Freedom is supposed to feel like flying—no one warns you it can feel like falling instead.
The day after the party, the house feels different.
I come downstairs to find Caleb already in the kitchen with Catherine and Dad. No one is hiding, no one is performing for an audience that isn’t there. But no one quite knows how to act either.
The air carries an unfamiliar weight—not tension exactly, but uncertainty. The rules have changed, and none of us have learned the new ones yet.
My father sits at the table with his coffee, eyes fixed on the newspaper he isn’t really reading. The pages haven’t turned in the five minutes I’ve been watching from the doorway.
Catherine stands at the stove, pushing scrambled eggs around a pan with more focus than the task requires.
Caleb notices me first.
“Morning.” He reaches for an empty mug and fills it from the coffee pot, then crosses the kitchen to hand it to me.
Our fingers brush in the exchange—visible, unhidden.
“Thanks.” My voice comes out scratchy from sleep I didn’t really get.
“You look tired.”
“Charming as always.”
“I try.” The corner of his mouth twitches, and for a moment it feels almost normal. Almost like any other morning.
Then I catch my father’s eyes lifting from his newspaper, tracking the interaction with an expression I can’t quite read, and the illusion shatters.
“Eggs?” Catherine’s voice is too bright, too eager. “I’m making eggs. And toast. There’s fruit too, if you’d prefer something lighter. Or I could do pancakes—it’s no trouble, really, I have the mix right here…”
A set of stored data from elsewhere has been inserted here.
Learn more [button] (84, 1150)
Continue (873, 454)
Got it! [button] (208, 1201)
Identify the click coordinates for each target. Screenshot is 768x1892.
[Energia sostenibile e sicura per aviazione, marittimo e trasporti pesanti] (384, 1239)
“Eggs are fine, Catherine.” I slide into a chair at the table, wrapping my hands around the warm mug. “Thank you.”
“Of course, sweetheart. Coming right up.”
The endearment lands differently now. Sweetheart. She’s called me that a hundred times before, but this morning it carries weight it didn’t used to—an offering.
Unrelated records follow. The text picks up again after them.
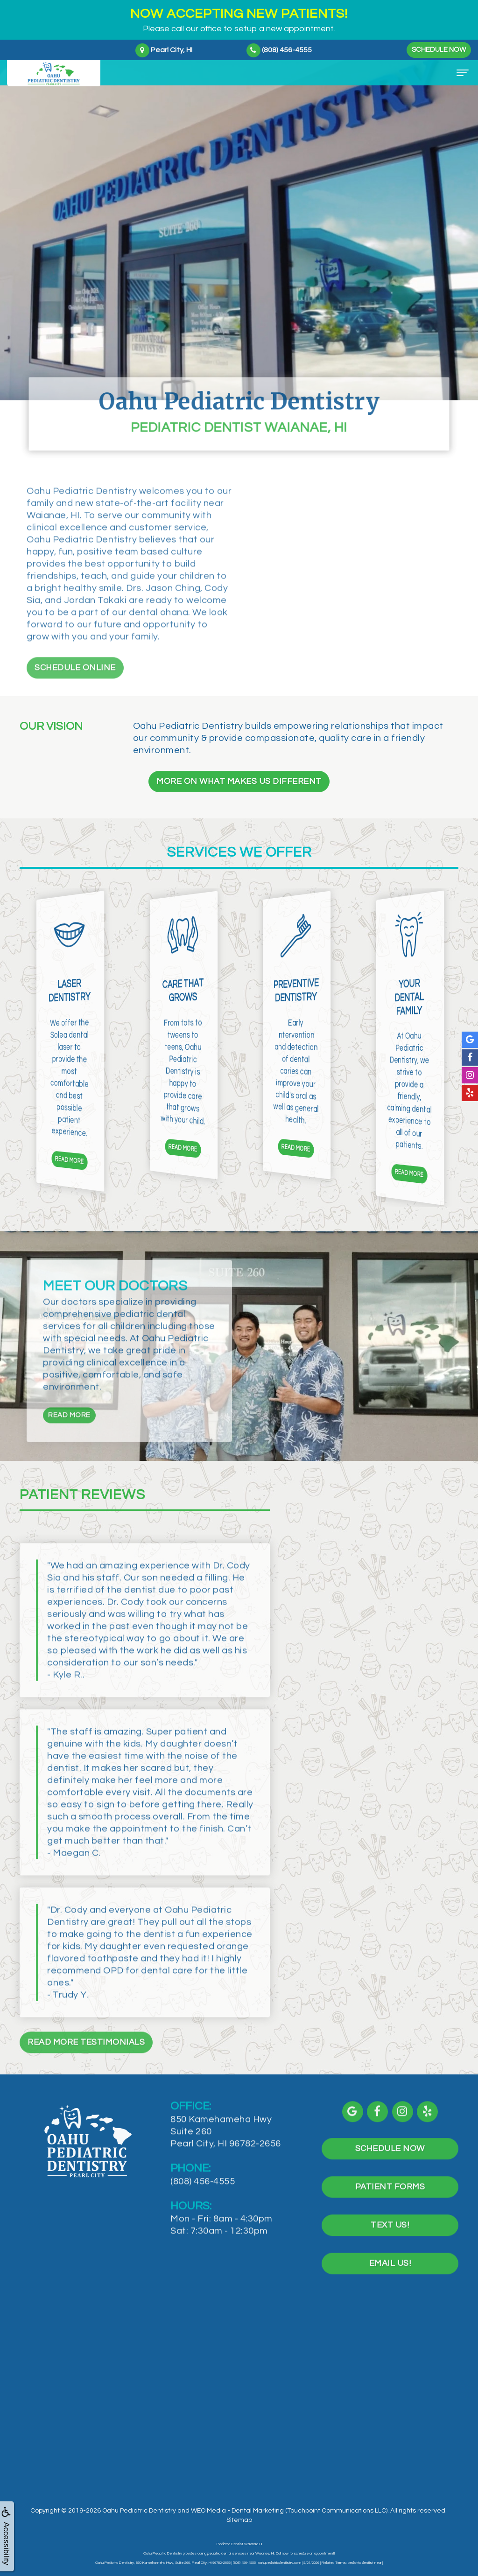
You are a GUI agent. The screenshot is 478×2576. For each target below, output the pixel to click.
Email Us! (390, 2300)
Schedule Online (75, 701)
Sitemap (239, 2520)
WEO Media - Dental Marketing (237, 2510)
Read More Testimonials (86, 2077)
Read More (69, 1451)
A reminder that whatever else has changed, some things remain constant.
I expected relief today. A weight lifted, a burden released. Lucas is exposed, the engagement is over, the truth is out, at least partially. I should feel lighter.
Instead, it’s vertigo.
The ground has shifted beneath my feet, and I don’t know where to stand anymore. I don’t know how to want Caleb without the secrecy.
Our entire relationship was built in shadows—stolen moments in empty hallways, whispered conversations through bathroom doors, the thrill of something forbidden pulsing beneath every touch.
Now that the forbidden is simply… known… I don’t know what we are. What we’re allowed to be. Whether wanting him openly will feel the same as wanting him in secret.
Caleb moves to the counter to refill his coffee, and I watch him without meaning to.
The way he moves through space, confident and careless. The breadth of his shoulders beneath his worn t-shirt. The dark hair still mussed from sleep.
He reaches past me for the sugar, and his hand brushes mine. We both freeze.
The instinct to pull away, to hide, to pretend it was accidental, is so deeply ingrained that we do it anyway. Separating like guilty children caught stealing cookies, even though there’s nothing left to hide.
Even though our parents already know. Even though the secret isn’t a secret anymore.
The realization that hiding has become a reflex makes my chest ache.
“Sorry.” Caleb’s voice is gruff. “I was just…”
“It’s fine.” I push the sugar bowl toward him. “Here.”
“Thanks.”
We don’t look at each other. The moment passes, awkward and unresolved, another reminder that freedom isn’t the same as comfort.